→ **ASSIGNED TASK**
Give every line of the data again, unchanged, but with no pictures.

<<<<

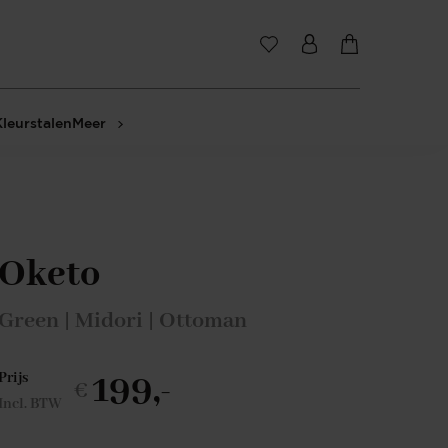
Kleurstalen
Meer
Oketo
Green | Midori | Ottoman
199,-
Prijs
€
Incl. BTW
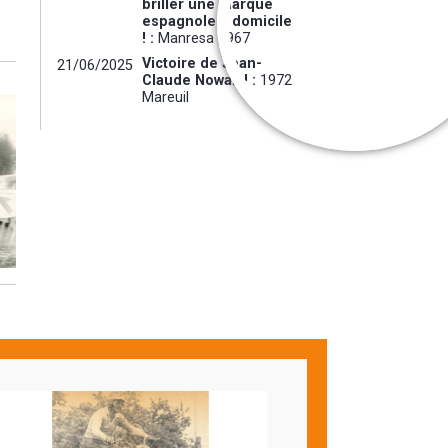
briller une marque
Cooper Web
espagnole a domicile
Interview exclusiv
! :
Manresa 1967
Victoire de Jean-
21/06/2025
Claude Nowak ! :
1972
Mareuil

>>>>

→ **EXERCISE OUTPUT**
Kleurstalen
Meer
Oketo
Green | Midori | Ottoman
199,-
Prijs
€
Incl. BTW
briller une marque
Cooper Web
espagnole a domicile
Interview exclusiv
! :
Manresa 1967
Victoire de Jean-
21/06/2025
Claude Nowak ! :
1972
Mareuil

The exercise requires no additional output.